*Activity:* Return the listing below exactly as it stands. Pictures stay out.

++++++

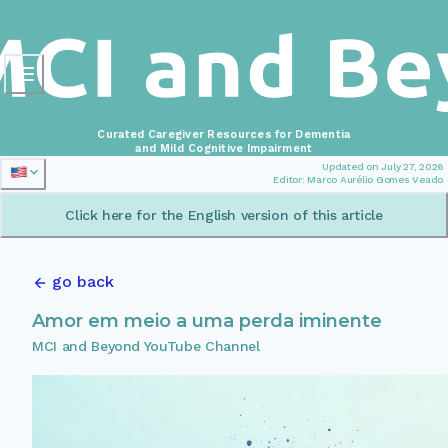
Curated Caregiver Resources for Dementia
and Mild Cognitive Impairment
Updated on July 27, 2026
Editor: Marco Aurélio Gomes Veado
Click here for the English version of this article
go back
Amor em meio a uma perda iminente
MCI and Beyond YouTube Channel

++++++

*Answer to the exercise:*
Curated Caregiver Resources for Dementia
and Mild Cognitive Impairment
Updated on July 27, 2026
Editor: Marco Aurélio Gomes Veado
Click here for the English version of this article
go back
Amor em meio a uma perda iminente
MCI and Beyond YouTube Channel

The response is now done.